Accuracy of Tympanic Temperature Measurement in Firefighters Completing a Simulated Structural Firefighting Task

Toby Keene, Matt Brearley, Beth Bowen, Anthony Walker

    Research output: Contribution to journalArticleResearchpeer-review

    Abstract

    In the course of their duties, firefighters risk heat stroke and other medical conditions due to exertion in high-temperature environments. Infrared tympanic temperature measurement (TTym) is often used by Emergency Medical Services (EMS) to assess the core body temperature of firefighters. The accuracy of TTym in this setting has been called into question.

    This study aimed to examine the accuracy of TTym for core body temperature assessment at emergency firefighting events compared with gastrointestinal temperature measurement (TGI) as measured by ingestible thermometers.

    Forty-five (42 male, three female) professional urban firefighters from an Australian fire service completed two 20-minute work periods in a 100°C (± 5°C) heat chamber while wearing personal protective clothing (PPC) and breathing apparatus (weighing approximately 22 kg). Measurements were taken immediately before entering, and on exiting, the heat chamber. Tympanic temperature was assessed by an infrared tympanic thermometer and TGI was measured by ingestible sensor and radio receiver.

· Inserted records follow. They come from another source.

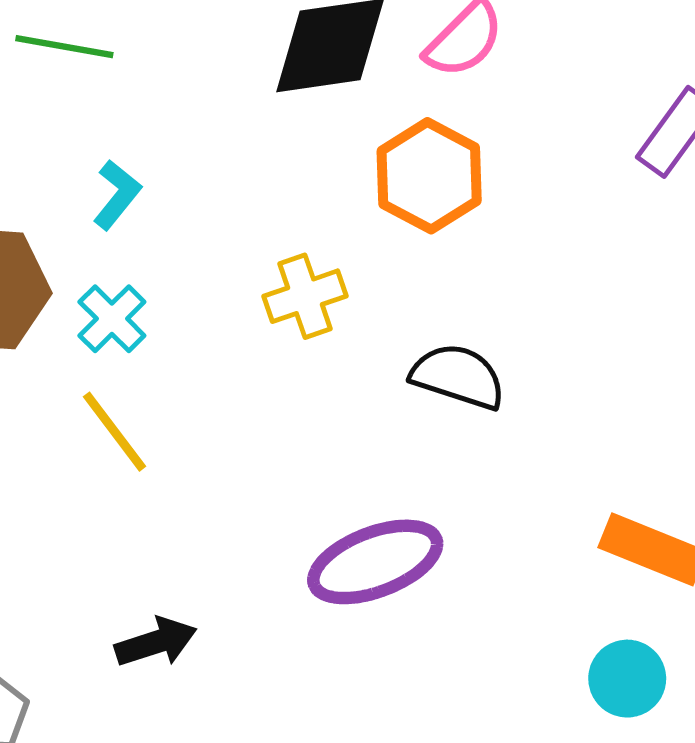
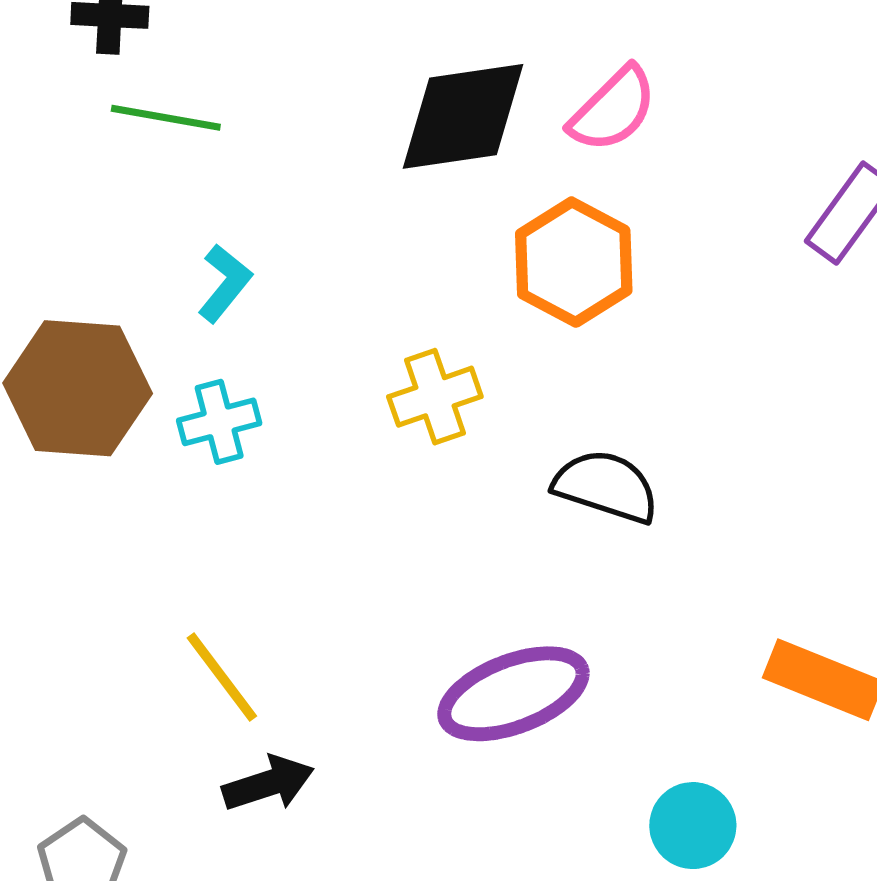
cyan cross: (112, 319) -> (219, 422), turned 30
yellow line: (114, 432) -> (222, 677), moved
cyan circle: (627, 679) -> (693, 826), moved

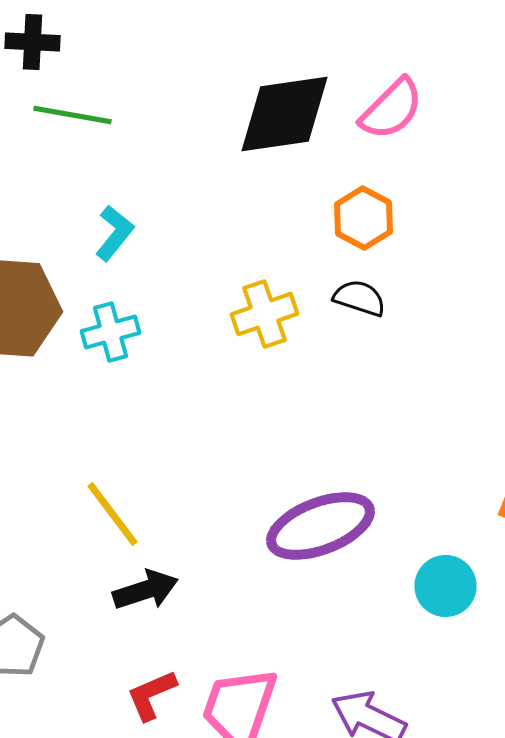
orange hexagon: (574, 262) -> (364, 218), size x0.7
black semicircle: (606, 486) -> (360, 298), moved, size x0.7
cyan circle: (693, 826) -> (446, 586), moved

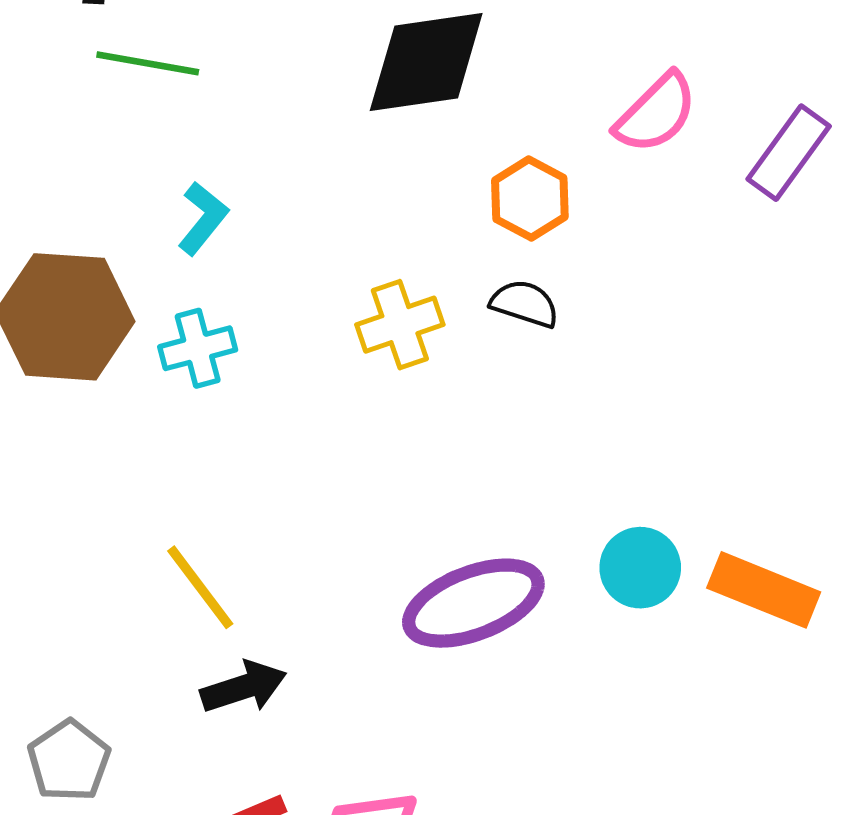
pink semicircle: (392, 109) -> (656, 113), moved
cyan circle: (446, 586) -> (640, 568), moved

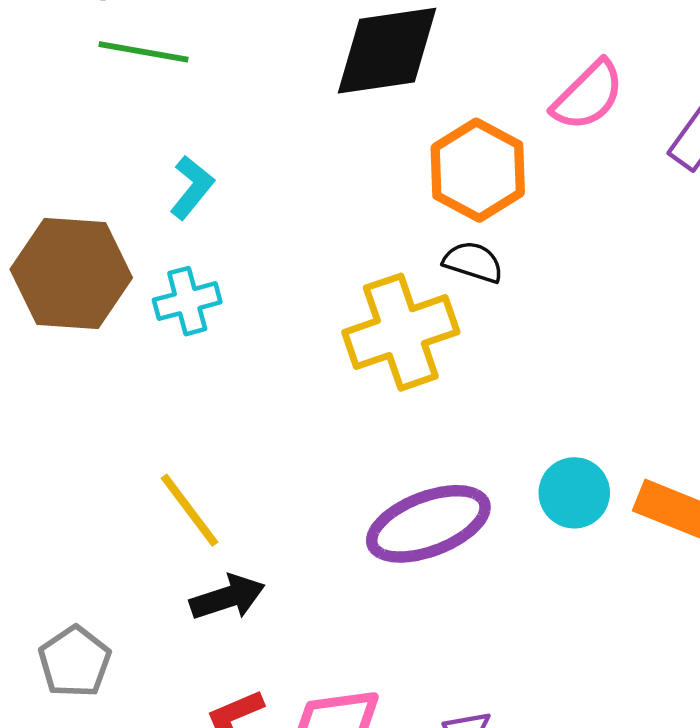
orange hexagon: (530, 199) -> (478, 170), size x1.4
yellow cross: (400, 325) -> (401, 332), moved, size x1.5

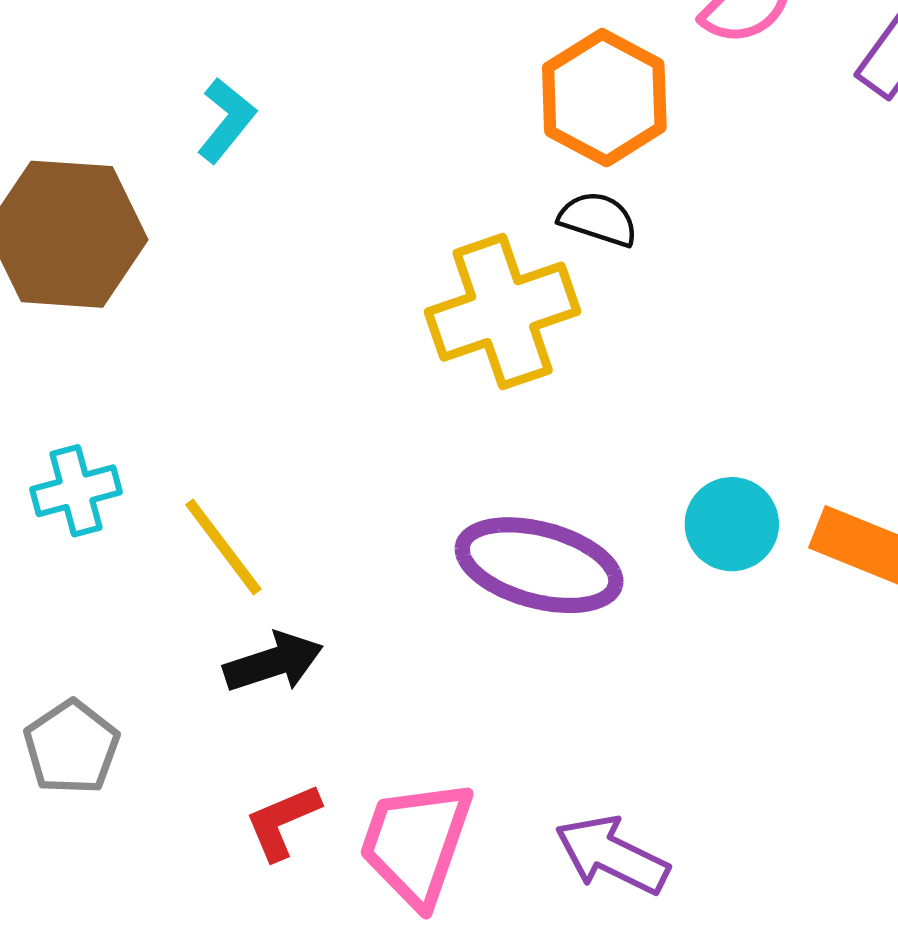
cyan cross: (187, 301) -> (76, 491), moved
purple ellipse: (428, 524) -> (539, 565), turned 36

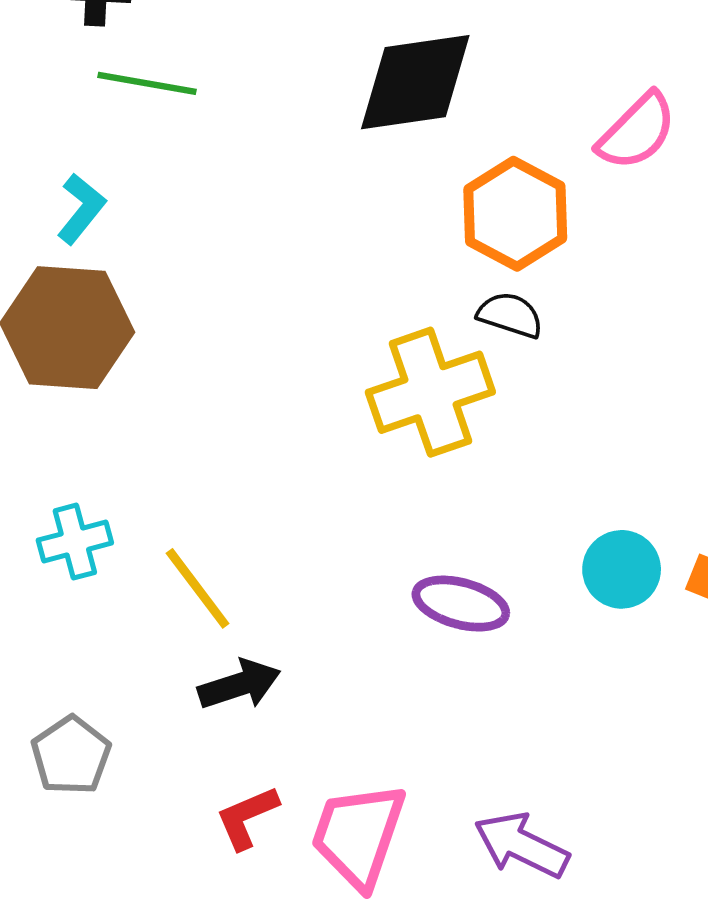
cyan L-shape: (226, 120) -> (81, 209), moved
purple ellipse: (539, 565) -> (461, 604), size x0.7

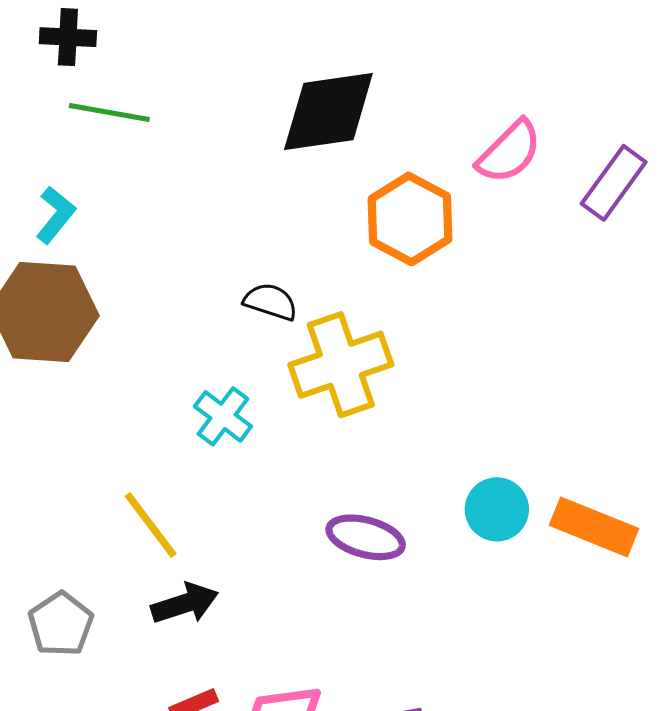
black semicircle: (510, 315) -> (271, 302), moved
cyan cross: (75, 542) -> (223, 416), moved, turned -38
gray pentagon: (71, 755) -> (61, 624), moved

    Complete data were available for 37 participants. Participant temperatures were higher on exiting the heat chamber than at baseline (TTym: 35.9°C (SD=0.7) vs 37.5°C (SD=0.8); TGI: 37.2°C (SD=0.4) vs 38.6°C (SD=0.5)). Tympanic temperature underestimated TGI on average by 1.3°C (SD=0.5) before entering the chamber and by 1.0°C (SD=0.8) following the exercise. Using pooled data, the average underestimation was 1.2°C (SD=0.7).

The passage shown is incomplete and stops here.